TurboQuant Plus Achieves 22% Decode Speedup Through Sparse V Dequantization, Maintains q8_0 Performance at 4.6x Compression
Key Takeaways
- ▸Sparse V dequantization skips 90%+ of unnecessary attention weight calculations at long context, delivering 22% decode speedup with zero perplexity impact
- ▸4.6x KV cache compression maintained with speed parity to q8_0 baseline (2747 vs 2694 tok/s prefill on M5 Max)

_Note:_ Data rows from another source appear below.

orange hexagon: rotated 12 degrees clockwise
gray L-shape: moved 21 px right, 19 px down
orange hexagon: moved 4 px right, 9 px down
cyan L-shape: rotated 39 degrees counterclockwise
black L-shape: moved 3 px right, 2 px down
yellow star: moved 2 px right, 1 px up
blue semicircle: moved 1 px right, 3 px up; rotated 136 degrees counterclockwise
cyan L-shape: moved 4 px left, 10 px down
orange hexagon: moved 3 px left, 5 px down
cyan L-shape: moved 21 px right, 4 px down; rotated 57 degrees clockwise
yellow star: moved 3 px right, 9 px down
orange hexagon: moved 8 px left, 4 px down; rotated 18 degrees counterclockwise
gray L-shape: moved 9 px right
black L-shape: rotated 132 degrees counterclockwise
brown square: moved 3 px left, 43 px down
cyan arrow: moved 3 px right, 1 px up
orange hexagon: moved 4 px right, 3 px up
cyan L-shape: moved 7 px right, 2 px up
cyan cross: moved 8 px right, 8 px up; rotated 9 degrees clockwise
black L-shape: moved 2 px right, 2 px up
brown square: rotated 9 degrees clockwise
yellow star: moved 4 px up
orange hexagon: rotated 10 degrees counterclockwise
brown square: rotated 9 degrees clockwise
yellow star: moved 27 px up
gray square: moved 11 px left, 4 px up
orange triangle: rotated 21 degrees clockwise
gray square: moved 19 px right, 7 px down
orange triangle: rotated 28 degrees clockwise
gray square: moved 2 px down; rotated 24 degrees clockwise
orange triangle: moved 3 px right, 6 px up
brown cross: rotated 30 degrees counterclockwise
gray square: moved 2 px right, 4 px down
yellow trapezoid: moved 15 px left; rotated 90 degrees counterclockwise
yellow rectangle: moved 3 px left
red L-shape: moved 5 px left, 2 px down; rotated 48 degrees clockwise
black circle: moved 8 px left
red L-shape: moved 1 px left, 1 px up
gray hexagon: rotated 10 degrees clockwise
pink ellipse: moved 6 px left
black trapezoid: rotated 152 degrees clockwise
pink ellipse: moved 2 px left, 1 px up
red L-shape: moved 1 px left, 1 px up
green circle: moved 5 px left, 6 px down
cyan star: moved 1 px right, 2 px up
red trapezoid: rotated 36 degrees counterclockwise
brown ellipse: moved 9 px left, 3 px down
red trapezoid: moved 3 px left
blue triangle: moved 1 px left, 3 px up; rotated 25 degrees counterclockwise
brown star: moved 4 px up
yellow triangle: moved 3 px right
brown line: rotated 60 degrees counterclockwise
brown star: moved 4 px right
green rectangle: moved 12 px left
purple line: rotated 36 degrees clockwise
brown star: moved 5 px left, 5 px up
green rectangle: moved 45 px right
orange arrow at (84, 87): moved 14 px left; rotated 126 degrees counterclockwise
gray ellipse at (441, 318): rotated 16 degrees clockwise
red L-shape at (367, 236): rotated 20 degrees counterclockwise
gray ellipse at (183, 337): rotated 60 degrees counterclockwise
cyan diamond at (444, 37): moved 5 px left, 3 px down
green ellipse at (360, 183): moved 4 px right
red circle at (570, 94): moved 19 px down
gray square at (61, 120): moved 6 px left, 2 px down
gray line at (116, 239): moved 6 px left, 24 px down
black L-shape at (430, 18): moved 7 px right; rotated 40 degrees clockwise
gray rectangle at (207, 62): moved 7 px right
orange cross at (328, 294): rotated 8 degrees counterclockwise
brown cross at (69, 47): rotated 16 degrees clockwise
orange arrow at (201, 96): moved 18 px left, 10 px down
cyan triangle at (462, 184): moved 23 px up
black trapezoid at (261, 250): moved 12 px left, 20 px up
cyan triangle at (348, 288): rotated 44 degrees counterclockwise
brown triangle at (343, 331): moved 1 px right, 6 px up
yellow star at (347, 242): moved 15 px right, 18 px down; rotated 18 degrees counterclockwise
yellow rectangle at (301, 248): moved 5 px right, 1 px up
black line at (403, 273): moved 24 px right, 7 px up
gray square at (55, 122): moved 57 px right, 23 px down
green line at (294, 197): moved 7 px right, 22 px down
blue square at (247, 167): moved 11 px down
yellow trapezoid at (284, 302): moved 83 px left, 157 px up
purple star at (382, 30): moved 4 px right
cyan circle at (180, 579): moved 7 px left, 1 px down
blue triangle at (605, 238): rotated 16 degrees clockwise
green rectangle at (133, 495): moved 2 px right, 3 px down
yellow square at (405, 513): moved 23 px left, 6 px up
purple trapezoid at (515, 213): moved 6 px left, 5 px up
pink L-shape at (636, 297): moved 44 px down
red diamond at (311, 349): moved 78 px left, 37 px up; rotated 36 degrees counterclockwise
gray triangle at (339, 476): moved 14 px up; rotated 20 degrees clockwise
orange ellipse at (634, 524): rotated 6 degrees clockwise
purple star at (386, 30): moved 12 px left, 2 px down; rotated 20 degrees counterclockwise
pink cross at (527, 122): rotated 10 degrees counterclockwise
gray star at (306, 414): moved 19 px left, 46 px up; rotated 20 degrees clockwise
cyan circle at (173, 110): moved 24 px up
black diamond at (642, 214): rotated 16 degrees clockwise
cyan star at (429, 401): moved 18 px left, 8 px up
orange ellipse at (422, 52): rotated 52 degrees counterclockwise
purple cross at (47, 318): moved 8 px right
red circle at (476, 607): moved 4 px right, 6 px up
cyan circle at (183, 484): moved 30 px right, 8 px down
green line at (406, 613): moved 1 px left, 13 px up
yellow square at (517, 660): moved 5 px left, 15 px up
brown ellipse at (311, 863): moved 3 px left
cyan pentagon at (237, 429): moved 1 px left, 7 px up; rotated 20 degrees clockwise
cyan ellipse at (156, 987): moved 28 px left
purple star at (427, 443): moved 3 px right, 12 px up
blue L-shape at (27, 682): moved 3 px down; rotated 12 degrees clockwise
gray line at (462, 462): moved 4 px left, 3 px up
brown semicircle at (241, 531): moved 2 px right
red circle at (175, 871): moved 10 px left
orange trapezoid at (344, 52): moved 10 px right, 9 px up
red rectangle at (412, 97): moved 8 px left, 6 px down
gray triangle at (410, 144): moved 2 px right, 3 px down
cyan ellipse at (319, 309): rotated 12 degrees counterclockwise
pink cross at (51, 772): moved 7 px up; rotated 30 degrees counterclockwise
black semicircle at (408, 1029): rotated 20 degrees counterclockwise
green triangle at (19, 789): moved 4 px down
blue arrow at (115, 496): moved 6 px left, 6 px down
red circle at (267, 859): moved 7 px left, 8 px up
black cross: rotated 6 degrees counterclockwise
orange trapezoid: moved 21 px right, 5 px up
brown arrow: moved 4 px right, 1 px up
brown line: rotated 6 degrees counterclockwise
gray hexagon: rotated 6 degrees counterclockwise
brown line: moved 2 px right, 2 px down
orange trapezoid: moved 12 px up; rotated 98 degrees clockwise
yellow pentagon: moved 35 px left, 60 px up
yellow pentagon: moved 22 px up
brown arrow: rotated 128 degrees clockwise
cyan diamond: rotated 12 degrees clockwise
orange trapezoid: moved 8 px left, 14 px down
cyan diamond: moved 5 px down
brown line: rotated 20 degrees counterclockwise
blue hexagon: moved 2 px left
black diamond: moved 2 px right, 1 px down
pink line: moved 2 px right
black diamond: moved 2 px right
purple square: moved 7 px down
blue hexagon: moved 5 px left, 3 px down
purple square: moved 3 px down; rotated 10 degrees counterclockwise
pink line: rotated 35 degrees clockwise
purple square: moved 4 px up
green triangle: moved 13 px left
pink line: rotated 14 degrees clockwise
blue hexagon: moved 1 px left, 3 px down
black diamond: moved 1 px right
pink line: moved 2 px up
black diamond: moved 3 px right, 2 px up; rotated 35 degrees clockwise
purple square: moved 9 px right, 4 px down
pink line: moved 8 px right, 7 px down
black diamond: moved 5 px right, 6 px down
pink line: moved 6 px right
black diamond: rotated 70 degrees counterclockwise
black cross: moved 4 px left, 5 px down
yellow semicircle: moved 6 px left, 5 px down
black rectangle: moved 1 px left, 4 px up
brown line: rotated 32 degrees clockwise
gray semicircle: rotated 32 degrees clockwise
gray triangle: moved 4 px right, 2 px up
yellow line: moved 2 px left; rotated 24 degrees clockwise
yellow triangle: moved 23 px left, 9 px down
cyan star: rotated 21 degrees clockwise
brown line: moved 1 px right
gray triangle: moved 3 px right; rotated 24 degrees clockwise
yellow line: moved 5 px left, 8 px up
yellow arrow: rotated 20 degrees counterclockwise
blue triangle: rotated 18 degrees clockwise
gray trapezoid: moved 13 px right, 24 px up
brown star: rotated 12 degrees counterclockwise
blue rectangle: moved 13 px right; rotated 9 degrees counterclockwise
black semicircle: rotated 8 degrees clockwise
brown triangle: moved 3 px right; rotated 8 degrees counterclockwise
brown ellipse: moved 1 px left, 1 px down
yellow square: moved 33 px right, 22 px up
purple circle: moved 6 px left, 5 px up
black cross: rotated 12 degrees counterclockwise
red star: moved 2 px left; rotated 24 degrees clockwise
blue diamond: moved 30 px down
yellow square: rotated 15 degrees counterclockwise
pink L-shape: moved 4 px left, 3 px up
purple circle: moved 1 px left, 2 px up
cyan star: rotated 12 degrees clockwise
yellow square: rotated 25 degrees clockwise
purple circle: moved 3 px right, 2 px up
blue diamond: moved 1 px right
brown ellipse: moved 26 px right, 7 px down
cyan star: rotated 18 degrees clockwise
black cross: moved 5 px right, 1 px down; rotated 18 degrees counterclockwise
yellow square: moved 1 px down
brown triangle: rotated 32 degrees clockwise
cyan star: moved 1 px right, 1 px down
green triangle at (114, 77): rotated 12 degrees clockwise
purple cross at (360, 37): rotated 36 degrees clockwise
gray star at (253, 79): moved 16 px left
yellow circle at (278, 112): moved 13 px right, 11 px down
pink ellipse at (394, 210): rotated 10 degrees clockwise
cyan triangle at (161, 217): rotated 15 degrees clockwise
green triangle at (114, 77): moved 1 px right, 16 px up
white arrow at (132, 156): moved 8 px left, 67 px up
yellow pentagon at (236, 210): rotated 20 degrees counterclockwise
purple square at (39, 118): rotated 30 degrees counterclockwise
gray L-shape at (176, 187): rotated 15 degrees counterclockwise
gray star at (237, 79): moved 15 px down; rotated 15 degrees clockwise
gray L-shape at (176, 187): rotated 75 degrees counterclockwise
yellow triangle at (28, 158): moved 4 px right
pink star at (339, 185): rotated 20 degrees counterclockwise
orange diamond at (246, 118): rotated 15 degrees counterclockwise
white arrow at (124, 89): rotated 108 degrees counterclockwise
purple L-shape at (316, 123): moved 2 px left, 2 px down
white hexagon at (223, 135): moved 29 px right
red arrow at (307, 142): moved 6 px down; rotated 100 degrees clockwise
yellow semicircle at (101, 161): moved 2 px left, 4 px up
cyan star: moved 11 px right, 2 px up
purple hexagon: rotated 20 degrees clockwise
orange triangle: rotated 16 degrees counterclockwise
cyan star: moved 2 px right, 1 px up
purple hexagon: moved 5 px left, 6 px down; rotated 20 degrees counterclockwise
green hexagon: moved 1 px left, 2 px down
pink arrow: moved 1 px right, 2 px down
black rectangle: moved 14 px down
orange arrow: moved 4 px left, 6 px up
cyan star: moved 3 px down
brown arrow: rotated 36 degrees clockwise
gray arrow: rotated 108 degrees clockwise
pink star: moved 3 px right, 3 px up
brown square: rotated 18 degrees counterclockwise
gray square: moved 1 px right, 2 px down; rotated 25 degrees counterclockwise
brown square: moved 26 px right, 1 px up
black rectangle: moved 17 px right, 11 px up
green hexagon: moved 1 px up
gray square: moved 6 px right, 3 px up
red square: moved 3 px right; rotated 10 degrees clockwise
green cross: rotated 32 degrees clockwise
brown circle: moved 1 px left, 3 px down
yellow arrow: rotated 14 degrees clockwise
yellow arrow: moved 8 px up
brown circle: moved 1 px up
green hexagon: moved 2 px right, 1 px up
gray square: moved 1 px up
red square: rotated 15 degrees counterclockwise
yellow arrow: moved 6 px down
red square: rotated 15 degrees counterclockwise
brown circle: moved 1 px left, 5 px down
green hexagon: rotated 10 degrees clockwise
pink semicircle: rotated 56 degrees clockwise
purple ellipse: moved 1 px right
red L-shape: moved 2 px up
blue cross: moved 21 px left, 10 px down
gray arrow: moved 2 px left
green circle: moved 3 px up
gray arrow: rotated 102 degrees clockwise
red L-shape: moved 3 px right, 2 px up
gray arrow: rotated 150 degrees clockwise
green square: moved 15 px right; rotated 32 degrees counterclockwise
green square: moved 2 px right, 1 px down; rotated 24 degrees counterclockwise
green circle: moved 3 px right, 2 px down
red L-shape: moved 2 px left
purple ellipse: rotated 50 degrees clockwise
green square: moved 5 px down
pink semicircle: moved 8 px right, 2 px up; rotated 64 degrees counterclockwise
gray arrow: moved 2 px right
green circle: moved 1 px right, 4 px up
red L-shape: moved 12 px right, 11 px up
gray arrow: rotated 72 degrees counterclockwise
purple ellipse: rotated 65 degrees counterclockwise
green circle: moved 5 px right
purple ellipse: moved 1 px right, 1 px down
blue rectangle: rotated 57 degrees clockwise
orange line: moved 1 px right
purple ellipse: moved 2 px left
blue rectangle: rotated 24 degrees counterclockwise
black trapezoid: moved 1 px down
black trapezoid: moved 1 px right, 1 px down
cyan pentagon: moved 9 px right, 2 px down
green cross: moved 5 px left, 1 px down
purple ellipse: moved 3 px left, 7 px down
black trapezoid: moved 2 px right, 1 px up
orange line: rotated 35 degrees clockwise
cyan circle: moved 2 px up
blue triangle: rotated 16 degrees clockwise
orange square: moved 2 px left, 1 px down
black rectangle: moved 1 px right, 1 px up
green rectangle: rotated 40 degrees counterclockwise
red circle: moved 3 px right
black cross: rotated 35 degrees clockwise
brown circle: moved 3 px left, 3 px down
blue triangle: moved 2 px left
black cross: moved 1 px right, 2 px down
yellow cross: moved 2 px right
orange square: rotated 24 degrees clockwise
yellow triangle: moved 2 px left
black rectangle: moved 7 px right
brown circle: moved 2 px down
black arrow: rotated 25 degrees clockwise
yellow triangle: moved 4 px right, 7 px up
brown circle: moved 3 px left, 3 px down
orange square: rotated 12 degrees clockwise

- ▸Fully integrated into llama.cpp with Metal GPU kernels; community-tested across 10+ testers on diverse Apple Silicon and discrete GPU hardware
Summary
TurboQuant Plus, an advanced KV cache compression technique for local LLM inference, has achieved significant performance improvements through sparse V dequantization optimization. The method compresses transformer KV cache 4.6x while maintaining speed parity with standard q8_0 quantization on Apple Silicon, with a novel sparse dequantization approach that skips attention weight calculations below 1e-6 threshold, yielding 22.8% decode speedup at 32K context length. The implementation, now fully integrated into llama.cpp with Metal GPU kernels, demonstrates zero quality loss (perplexity delta of only 1%) and achieves 100% accuracy on NIAH retrieval benchmarks.
The sparse V dequantization optimization—a three-line kernel change—proves particularly effective at long context lengths where 90%+ of attention weights are negligible, saving approximately half the total dequantization cost. Testing across diverse hardware (Apple M1-M5, RTX 30/40/50 series, AMD 6800/9070) and comprehensive evaluation (511+ Python tests, 14 decode approaches benchmarked) confirm the technique's robustness. The "Plus" designation signals planned post-v1 improvements including adaptive bit allocation, temporal decay compression, and expert-aware MoE optimizations.
- Sparse V optimization is hardware-agnostic; 5% speedup confirmed on standard q8_0, indicating general attention-aware optimization value beyond TurboQuant
Editorial Opinion
TurboQuant Plus represents a pragmatic engineering advancement in local LLM inference, solving the real problem of context-dependent performance degradation through elegant sparse computation rather than algorithmic complexity. The 22% decode improvement at extreme context lengths (32K tokens) addresses a genuine pain point for document processing workflows, and the three-line kernel implementation suggests the optimization could be readily adopted by other quantization schemes. However, the 10% decode penalty at short context and modest 1% perplexity cost indicate this remains a compression-speed tradeoff rather than a pure win—practitioners must validate against their specific use cases.